Trailblazing Eastbourne woman becomes first on bike building course
A day out at this year's London Bike Show turned into a fantastic achievement for a 56-year-old trailblazing woman, writes Sheena Adesilu.
When Claire Hitchcock, from Eastbourne, attended the bike show at Excel London in February, she spotted an advert for the Enigma Bikes’ Frame Building Academy.
The idea of building steel bike frames from scratch sparked her interest, so she contacted founder and director Jim Walker.
“After the Rio Olympics in the summer, people have developed a big interest in cycling,” said Ms Hitchcock.
“In the UK, bike building has increased, and more people are interested in building their own bikes.”
When Ms Hitchcock explained she was interested in building her own bike, Mr Walker said he would love her to build a frame because she would be the first woman to do the course.
“It was brilliant,” he said, “The bike turned out wonderful. There’s no reason why a woman can’t build a frame.”
Enigma Bicycle Works is a steel and titanium bike specialist company based in Hailsham. It produces bikes independently, including the designing, welding and finishing.
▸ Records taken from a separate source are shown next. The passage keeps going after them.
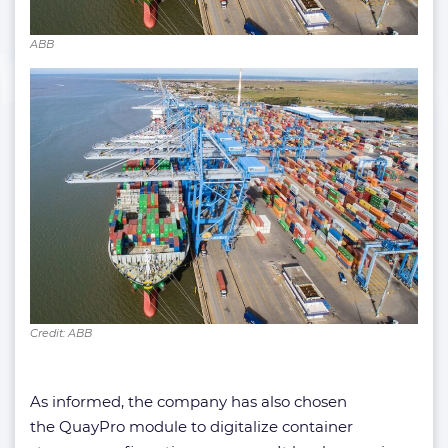
ABB
Credit: ABB
As informed, the company has also chosen
the QuayPro module to digitalize container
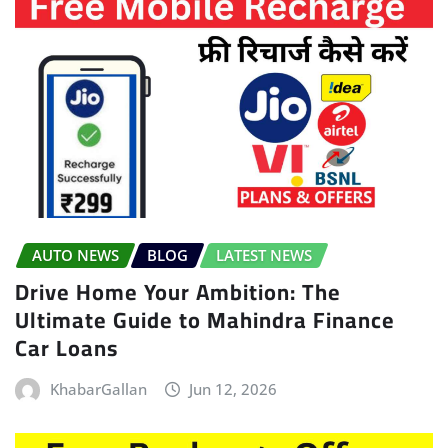
AUTO NEWS
BLOG
LATEST NEWS
Drive Home Your Ambition: The
Ultimate Guide to Mahindra Finance
Car Loans
KhabarGallan
Jun 12, 2026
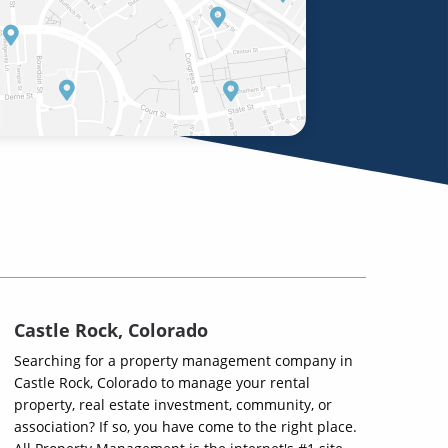
Castle Rock, Colorado
Searching for a property management company in
Castle Rock, Colorado to manage your rental
property, real estate investment, community, or
association? If so, you have come to the right place.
Ms Hitchcock said, “From start to finish, you are taught how to tube, measure, braze and cut.”
Mr Walker, who lives near Heathfield, has worked in the cycle trade for 40 years and has always had a passion for bikes.
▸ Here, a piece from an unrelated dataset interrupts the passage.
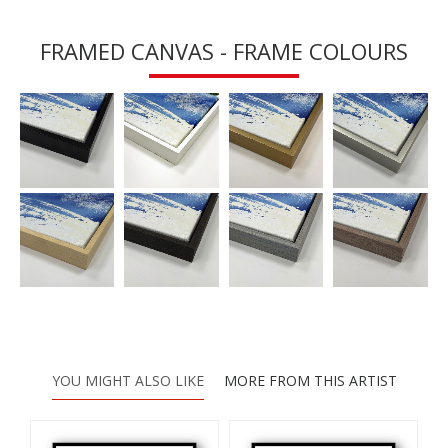
FRAMED CANVAS - FRAME COLOURS
YOU MIGHT ALSO LIKE
MORE FROM THIS ARTIST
He was surprised it had taken so long for cycling to become such a popular sport and credits the Olympics for inspiring more people to get out and about on their bikes.
Mr Walker said, “In the last few years there’s been an interest in cycling. It used to be seen as a second-rate sport.”
He added Ms Hitchcock did a “super job” building her bike frame and had a firm idea of what she wanted from the beginning.
The result was a classic style with modern components.
Ms Hitchcock’s teacher was Geoff Roberts – a master frame builder and expert, as well as the founder of Geoff Roberts Frames.
Mr Roberts, 58, from Bexhill, said, “Claire was very enthusiastic. She did very well and made a lovely bike.
“I think that the bike turned out to be the best frame we’ve ever had.
“It’s almost better to teach a woman, maybe because of their gentler hands. Men can sometimes have bigger egos and rush into the project.”
Ms Hitchcock designed the paint scheme and the Hitchcock badge on her bike, which is her family crest.
The five-day course she completed consisted of eight hours of bike building a day.
She admitted it usually takes people a few years to learn how to build a bike frame. However, on the Frame Building Academy course, under expert guidance and support, it can be learned within five days of intense craftsmanship.
Ms Hitchcock said, “They take into consideration your height, shoulder width and sit bone measurements to make sure the bike is the right fit.
“Geoff helped me every step of the way, including with the brazing, measuring and handling welding torches.”
She said it took a long time to paint and order the parts, but the satisfaction of creating her own bike was reward enough. She would recommend the course to others, especially women. Other women have joined the course since Claire led the way in the male-dominated field.
Ms Hitchcock now cycles regularly on her new bike in Eastbourne receiving compliments on the ‘eye catching’ design of the cream and brown frame.
Her surname, Hitchcock, emblazoned on the frame, also receives a fair amount of attention. Although passers-by seem to think it refers to Alfred Hitchcock, the late English film director.